HIGH-FLIERS Adrian Eldridge, Andrea Large and Ryan Sandberg are celebrating after graduating from the Royal Air Force College.
They have passed their 24-week initial officer training course, which included physical and ground defence training, leadership and management skills, adventure training in Scotland and air experience.
Their graduation parade took place outside the college in Cranwell, near Sleaford in Lincolnshire.
Acting pilot officer Ardian, 27, from Higham, joined the RAF after leaving Barnsley College with an HND in leisure studies. He previously worked for a bank in Leeds.
He will begin his professional training at RAF Boulmer in Northumberland.
Flying officer Andrea, 29, from Cudworth, served for 12 years after attending Willowgarth High School.
Flying officer Ryan Sandbag, 22, joined last December after graduation from Loughborough University.
PHIL DAVIES’ innovative website helped cut the number of empty shops in Rotherham and he’s hoping to do the same for Barnsley.
Rotherham had 147 empty buildings but after launching the website to publicise the units, services and visitor attractions, it dropped to 28.
Barnsley’s Town Talk website is still in the early stages but he hopes for the same success.
He said: “Rotherham is a lot like Barnsley, it’s not a particularly sexy town but people didn’t even consider it. We built its profile.
“For me, working in Rotherham was like playing football for a team I didn’t support so I’ve moved to Barnsley instead.
“We’re hoping it takes off here too.”
MEMORIES have been flooding back for Teresa Walker, who has returned to Barnsley for the first time in 37 years.
When she left, Barnsley was a quaint market town, but she still knows her way around.
Teresa has been in Perth, Western Australia since 1965 and is visiting her sister-in-law Norah Hoult with her husband Ray, 58, and youngest daughter Sophie, 18.
Many things have changed and the town centre was a big surprise.
“It looks the same on the perimeter where the older buildings are, but the market and Cheapside are totally different,” she said.

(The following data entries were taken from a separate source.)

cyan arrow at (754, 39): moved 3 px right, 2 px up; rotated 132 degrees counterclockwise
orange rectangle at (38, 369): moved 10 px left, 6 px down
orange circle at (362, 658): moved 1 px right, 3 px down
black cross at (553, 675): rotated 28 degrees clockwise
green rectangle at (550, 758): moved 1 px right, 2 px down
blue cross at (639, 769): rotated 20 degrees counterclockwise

“It was little, wooden stalls when I left. The lay-out of streets hasn’t really changed and I was looking for the big stork for Bailey’s children’s shop at New Street, but it’s gone.

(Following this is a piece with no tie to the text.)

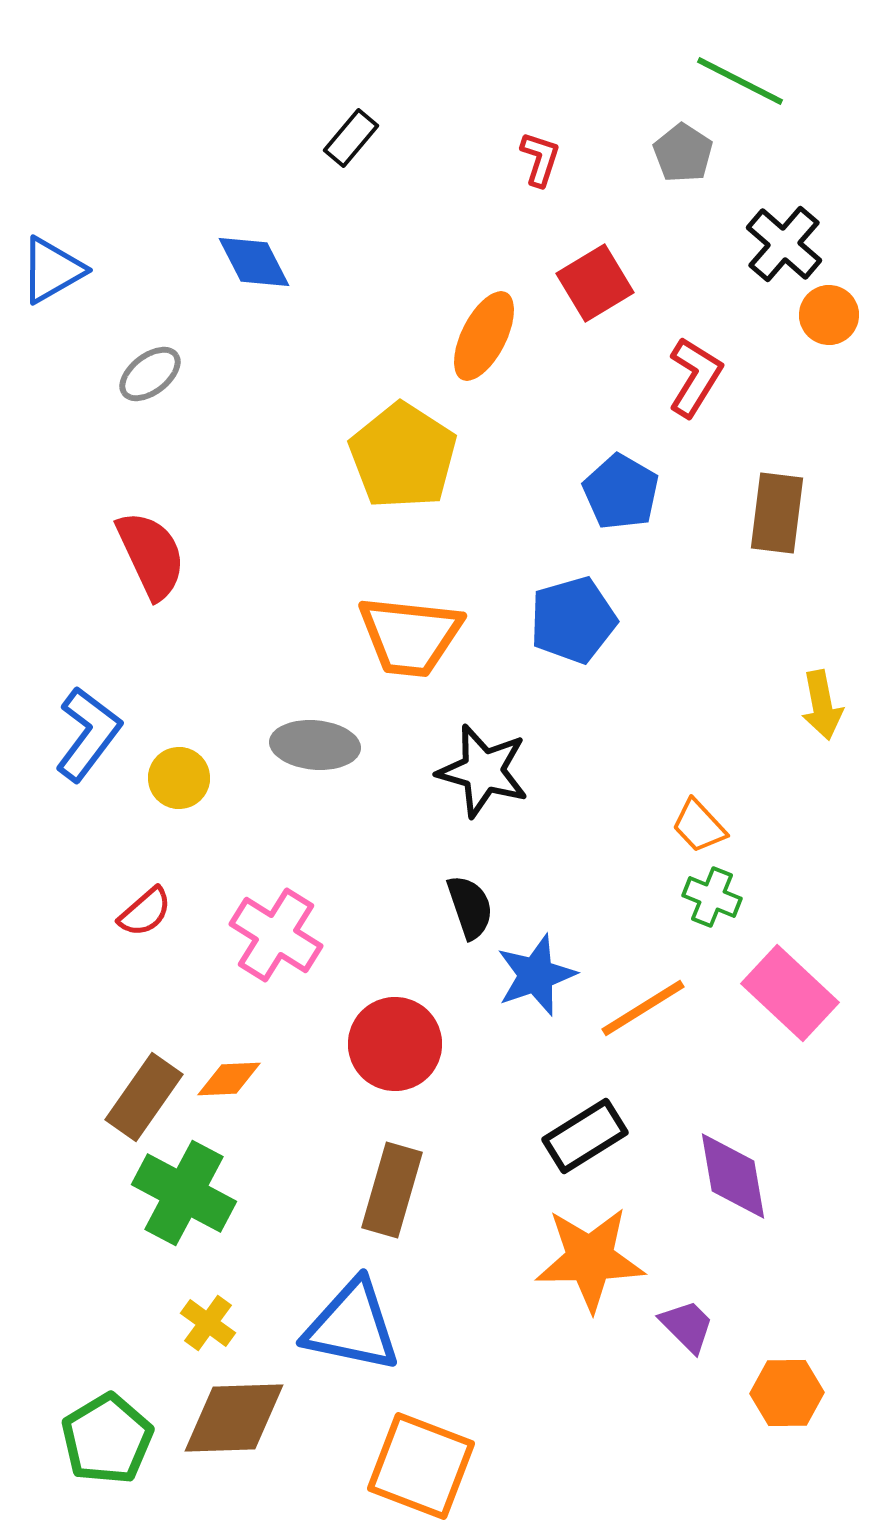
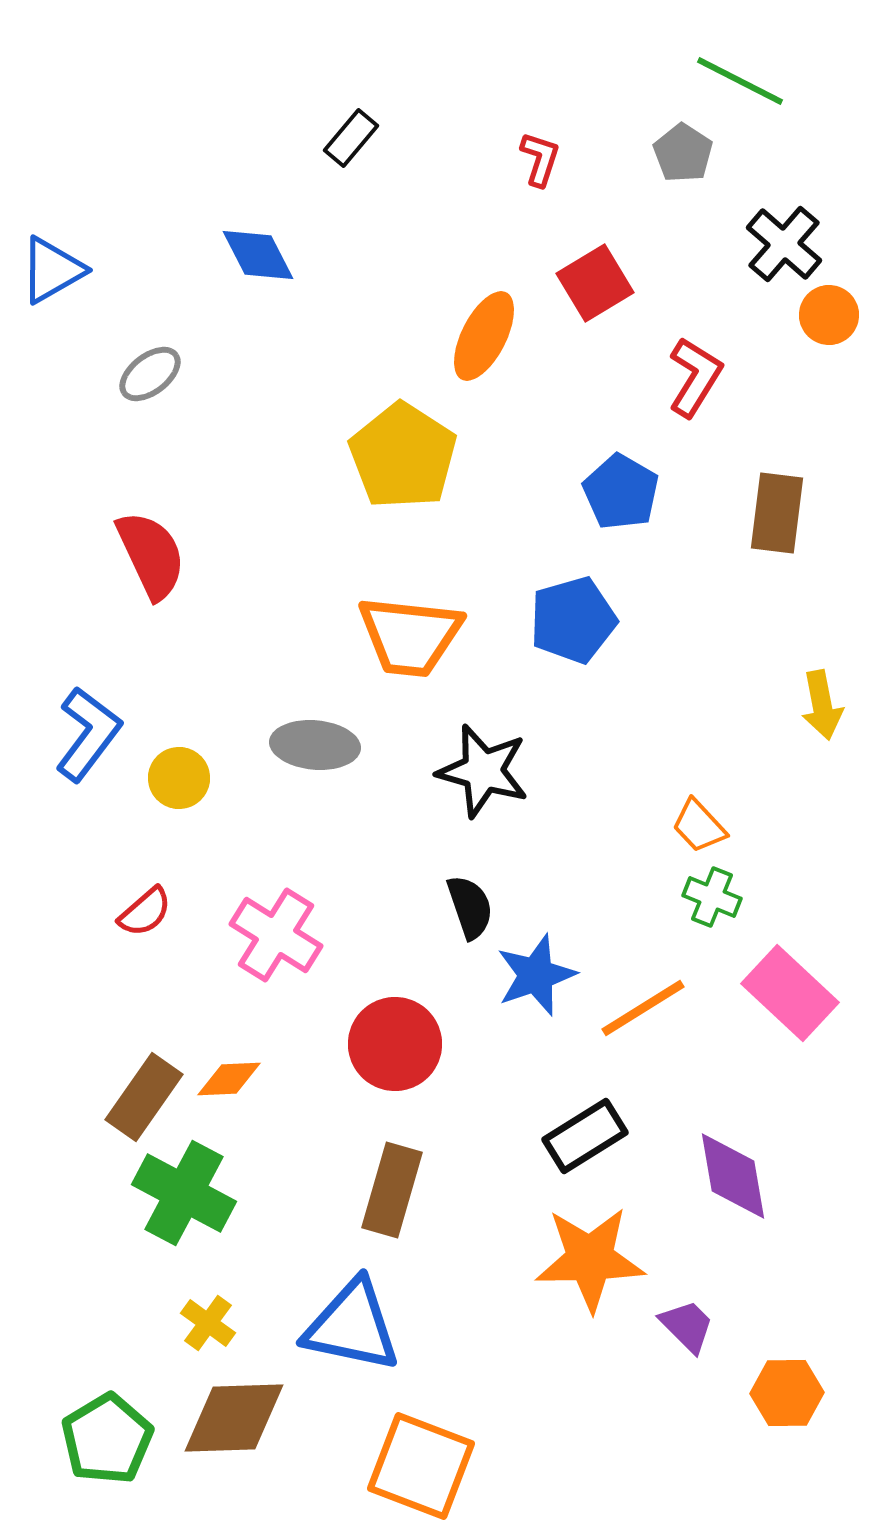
blue diamond at (254, 262): moved 4 px right, 7 px up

“And there are far more pubs than I remember. In fact, I cannot believe how many there are now.”
A VILLAGE church has been saved from closure after locals rallied to raise thousands of pounds for vital roof repairs.
The congregation at St Paul’s Monk Bretton was told last December that it would not survive another harsh winter without extensive repairs.
A grant of £181,000 had already been secured from the Heritage Lottery Fund but to access it, church goers needed to raise an extra £29,000.
Church leaders warned unless cash to pay for the repairs could be found, it faced indefinite closure. An appeal was launched which brought in a further £11,000 grant and a house-to-house collection another £10,000.